Top of TASK MATERIAL
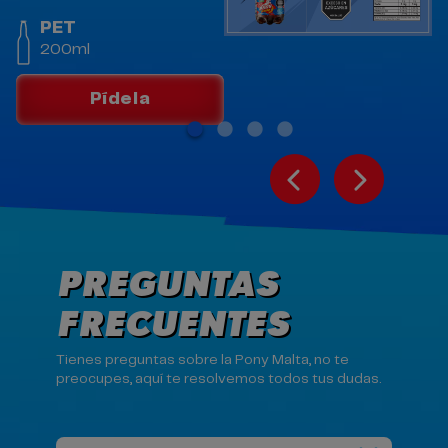
PET
200ml
Pídela
PREGUNTAS
FRECUENTES
Tienes preguntas sobre la Pony Malta, no te
preocupes, aquí te resolvemos todos tus dudas.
Bottom of TASK MATERIAL
An exact copy of the records is required. Pictures do not belong in it.

ANSWER AREA:
PET
200ml
Pídela
PREGUNTAS
FRECUENTES
Tienes preguntas sobre la Pony Malta, no te
preocupes, aquí te resolvemos todos tus dudas.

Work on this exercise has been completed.